Page 37.

The following photocopy of page 42 of the Skelton Parish Register of Baptisms for 1821 has been contributed by Margaret Long of Maryland, USA.
Many of her ancestors lived in the Skelton area at this time before emigrating to America.
The entries in the Register have been made by the Rev William Close, who was the curate at the old All Saints Church near Skelton Castle from 1816 to 1857, when he died at the age of 75.
He must have been conscious of recording History, as he has noted at the bottom of the page the population of his Skelton Parish at the census of this year, 1821.
It was 1235.
Skelton Parish extended out from the village as far as Moorsholm, some 3 to 4 miles away in those times and for long after. The actual village population was around 750 as later censuses show.
Censuses began in 1801, but it was not until 1841 that names of individuals were recorded.
Each page of the Parish Registers tells a story.
The first parent was a Shoemaker, also known in those times as Cordwainers and they were so vital that there were 6 in a small community.
The second name was famous in these parts. James Andrew, farmer, was the son and Grandson of the two Johns, the notorious smugglers.
The third one is Isabella Fletcher, who committed the then disgraceful offence of having an illegitimate child. She could have been on the list of females receiving compulsory support from the father in the Overseers of the Poor Account Book shown earlier in this section but does not appear there.
The next two are twins.
Then a Tailor. In 1801 there were 9 to serve this small area.

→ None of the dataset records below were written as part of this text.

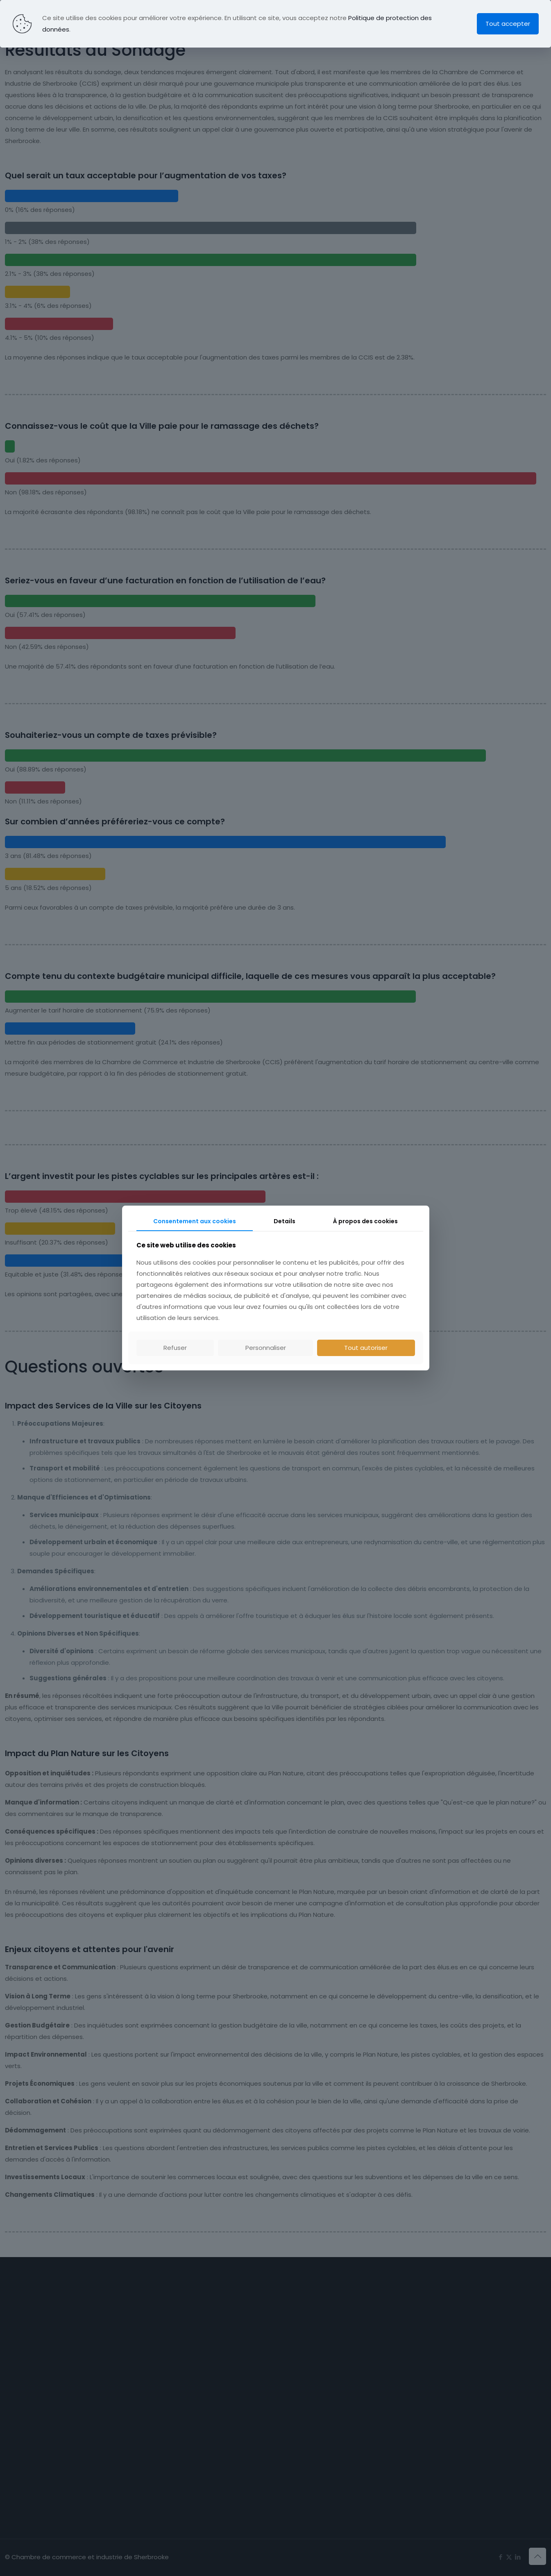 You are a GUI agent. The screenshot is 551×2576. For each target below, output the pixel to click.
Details (284, 1221)
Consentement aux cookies (194, 1221)
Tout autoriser (366, 1347)
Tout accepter (507, 23)
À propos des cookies (365, 1221)
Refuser (175, 1347)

Next come the MacNaughtons, who were Flax Dressers, a long process to make the flax plant ready for spinning into the thread to make linen.
"After harvesting, combing or rippling the flax stems removed the seed heads. The stems were then tied up in stooks, and placed in water-filled pits for retting (meaning 'rotting'), decomposing through bacterial action for a week or two, producing the most awful stench, but softening the glue between the plant fibres. The next stage took place at the local mill, where scutching, beating the stems with a hinged batten to free the individual fibres, separated the useful fibres from the outer bark and the central woody stem. At this stage the flax is still full of impurities, so heckling removed any remaining non-fibrous material by drawing the stems through a big comb consisting of a bed of nails in a wooden board. Carding parted the fibres, breaking any natural locks, and laying the fibres absolutely parallel to one another, in a form suitable for spinning. At this point, the process passed to the womenfolk on the farm for them to spin the fibre on treadle-operated spinning wheels."
[The above description of the occupation is copied by kind permission from the webpage :- "The Flax Trade - Why Robert Burns came to Irvine in 1781."]
And finally Robert Palister, the Labourer, of which there were 32 in 1801.
Sadly the death rate of infants in those times meant that on average half of these babies would never see the age of 5.